■ Provided records

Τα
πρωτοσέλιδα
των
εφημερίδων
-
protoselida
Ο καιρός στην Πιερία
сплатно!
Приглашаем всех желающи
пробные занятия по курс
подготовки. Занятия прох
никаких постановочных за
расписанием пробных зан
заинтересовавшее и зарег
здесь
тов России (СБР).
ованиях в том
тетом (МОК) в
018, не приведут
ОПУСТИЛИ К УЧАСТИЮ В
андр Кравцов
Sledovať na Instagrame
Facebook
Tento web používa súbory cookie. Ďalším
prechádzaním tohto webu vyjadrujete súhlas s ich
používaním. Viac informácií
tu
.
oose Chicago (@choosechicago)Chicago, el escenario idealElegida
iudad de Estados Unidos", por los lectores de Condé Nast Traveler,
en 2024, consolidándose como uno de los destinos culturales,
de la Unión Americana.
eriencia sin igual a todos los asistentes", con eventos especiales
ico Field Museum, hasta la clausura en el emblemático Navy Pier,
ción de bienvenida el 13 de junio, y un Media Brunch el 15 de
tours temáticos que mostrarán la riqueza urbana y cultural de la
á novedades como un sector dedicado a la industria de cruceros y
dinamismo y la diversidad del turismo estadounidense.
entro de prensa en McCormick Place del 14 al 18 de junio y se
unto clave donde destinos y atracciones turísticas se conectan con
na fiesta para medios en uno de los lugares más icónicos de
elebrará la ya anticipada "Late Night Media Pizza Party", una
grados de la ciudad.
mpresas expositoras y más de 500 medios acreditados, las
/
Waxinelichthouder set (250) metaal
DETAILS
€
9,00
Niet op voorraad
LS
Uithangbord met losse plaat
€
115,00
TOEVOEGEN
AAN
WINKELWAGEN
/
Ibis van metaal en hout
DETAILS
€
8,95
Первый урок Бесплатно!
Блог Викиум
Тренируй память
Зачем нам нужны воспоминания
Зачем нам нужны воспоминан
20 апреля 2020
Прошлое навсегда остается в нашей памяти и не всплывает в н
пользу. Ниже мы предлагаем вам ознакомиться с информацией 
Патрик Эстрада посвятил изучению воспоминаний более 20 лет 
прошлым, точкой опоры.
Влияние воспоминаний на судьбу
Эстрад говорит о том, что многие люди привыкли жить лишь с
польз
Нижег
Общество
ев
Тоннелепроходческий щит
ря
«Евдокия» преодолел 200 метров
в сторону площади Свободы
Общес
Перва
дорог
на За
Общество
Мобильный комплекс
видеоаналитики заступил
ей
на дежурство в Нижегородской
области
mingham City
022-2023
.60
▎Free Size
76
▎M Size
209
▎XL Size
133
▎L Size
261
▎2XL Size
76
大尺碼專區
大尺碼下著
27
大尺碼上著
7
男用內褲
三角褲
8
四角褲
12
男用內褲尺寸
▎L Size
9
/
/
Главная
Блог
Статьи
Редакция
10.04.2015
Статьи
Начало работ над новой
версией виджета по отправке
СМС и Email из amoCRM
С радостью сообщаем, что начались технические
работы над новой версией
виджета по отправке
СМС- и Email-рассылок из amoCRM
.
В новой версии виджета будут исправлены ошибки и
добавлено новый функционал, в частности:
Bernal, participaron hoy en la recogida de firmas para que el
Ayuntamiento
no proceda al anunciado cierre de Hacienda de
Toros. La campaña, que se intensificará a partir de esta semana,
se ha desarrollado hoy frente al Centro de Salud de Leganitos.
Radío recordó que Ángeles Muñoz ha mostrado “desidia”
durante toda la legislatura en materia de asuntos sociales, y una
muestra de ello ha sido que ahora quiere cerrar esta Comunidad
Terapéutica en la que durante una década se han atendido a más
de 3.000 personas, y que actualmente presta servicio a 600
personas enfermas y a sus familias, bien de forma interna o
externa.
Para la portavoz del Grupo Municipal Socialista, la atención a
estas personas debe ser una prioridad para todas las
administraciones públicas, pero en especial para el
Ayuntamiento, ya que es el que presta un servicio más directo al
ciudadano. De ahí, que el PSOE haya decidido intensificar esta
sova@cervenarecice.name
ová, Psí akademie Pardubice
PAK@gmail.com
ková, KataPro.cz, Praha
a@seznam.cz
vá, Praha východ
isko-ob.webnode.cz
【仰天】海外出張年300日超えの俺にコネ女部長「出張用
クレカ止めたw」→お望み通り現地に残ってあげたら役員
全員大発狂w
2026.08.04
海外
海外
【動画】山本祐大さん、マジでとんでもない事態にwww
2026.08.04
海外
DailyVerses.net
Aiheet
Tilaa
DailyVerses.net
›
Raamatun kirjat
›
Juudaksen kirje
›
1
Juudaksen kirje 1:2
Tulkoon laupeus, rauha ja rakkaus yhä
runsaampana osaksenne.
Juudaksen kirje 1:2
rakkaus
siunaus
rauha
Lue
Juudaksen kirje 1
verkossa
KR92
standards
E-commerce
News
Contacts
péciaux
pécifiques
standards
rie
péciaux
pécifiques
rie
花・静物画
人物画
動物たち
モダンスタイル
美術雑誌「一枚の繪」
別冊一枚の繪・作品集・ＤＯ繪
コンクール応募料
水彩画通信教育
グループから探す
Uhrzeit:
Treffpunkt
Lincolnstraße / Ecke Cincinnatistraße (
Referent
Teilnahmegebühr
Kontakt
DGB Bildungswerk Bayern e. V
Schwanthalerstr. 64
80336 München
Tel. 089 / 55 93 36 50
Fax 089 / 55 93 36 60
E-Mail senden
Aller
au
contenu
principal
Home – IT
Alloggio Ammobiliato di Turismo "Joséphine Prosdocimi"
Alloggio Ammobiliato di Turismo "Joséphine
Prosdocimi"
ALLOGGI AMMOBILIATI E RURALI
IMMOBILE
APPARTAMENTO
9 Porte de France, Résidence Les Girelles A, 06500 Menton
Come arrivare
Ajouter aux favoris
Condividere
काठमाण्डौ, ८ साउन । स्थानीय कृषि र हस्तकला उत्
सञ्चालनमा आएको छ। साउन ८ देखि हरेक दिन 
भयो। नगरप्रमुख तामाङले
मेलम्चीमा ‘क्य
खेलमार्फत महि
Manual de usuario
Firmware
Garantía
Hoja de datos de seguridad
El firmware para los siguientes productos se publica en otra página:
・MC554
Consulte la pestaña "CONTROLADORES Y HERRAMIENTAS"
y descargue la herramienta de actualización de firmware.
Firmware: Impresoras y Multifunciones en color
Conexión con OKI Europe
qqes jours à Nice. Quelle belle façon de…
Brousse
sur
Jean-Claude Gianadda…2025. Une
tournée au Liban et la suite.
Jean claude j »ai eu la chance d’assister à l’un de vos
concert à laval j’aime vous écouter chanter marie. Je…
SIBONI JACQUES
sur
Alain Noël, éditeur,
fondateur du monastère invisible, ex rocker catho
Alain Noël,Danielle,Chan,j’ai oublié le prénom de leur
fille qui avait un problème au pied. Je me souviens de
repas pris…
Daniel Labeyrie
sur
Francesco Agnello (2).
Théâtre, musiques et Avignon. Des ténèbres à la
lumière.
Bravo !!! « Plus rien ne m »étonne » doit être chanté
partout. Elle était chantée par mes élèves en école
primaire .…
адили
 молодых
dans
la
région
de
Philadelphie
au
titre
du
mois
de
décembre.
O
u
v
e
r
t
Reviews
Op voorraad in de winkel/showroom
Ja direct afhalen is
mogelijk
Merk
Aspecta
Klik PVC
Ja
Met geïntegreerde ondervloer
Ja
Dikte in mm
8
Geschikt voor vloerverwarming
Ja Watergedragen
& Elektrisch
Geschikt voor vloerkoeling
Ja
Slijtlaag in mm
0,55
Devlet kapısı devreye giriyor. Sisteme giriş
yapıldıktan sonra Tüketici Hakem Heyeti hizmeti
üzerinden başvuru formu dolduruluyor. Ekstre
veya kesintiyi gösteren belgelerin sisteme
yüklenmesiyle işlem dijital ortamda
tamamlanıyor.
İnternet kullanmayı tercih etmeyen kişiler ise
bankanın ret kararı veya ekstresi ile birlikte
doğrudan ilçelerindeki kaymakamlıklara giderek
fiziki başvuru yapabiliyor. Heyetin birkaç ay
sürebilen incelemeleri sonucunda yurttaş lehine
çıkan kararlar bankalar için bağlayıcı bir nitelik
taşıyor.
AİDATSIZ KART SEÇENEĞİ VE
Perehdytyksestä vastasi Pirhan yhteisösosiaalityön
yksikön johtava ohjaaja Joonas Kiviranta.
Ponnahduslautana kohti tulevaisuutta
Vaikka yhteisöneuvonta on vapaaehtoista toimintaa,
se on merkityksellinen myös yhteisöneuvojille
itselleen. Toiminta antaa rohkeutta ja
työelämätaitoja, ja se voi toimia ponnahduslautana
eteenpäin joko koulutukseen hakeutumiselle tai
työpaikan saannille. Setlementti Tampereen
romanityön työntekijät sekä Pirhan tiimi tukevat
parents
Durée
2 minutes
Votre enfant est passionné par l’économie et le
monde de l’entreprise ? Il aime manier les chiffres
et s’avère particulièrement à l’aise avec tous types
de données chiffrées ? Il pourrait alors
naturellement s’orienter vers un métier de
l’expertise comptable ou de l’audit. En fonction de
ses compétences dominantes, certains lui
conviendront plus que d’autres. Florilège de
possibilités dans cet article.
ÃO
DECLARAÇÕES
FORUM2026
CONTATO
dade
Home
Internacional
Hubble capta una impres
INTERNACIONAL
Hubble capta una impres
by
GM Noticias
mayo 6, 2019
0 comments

■ Task statement
Take the lines above from the one containing "Devlet kapısı devreye giriyor. Sisteme giriş" down to the one containing "İnternet kullanmayı tercih", and transcribe them exactly, both ends included.

■ Written response
Devlet kapısı devreye giriyor. Sisteme giriş
yapıldıktan sonra Tüketici Hakem Heyeti hizmeti
üzerinden başvuru formu dolduruluyor. Ekstre
veya kesintiyi gösteren belgelerin sisteme
yüklenmesiyle işlem dijital ortamda
tamamlanıyor.
İnternet kullanmayı tercih etmeyen kişiler ise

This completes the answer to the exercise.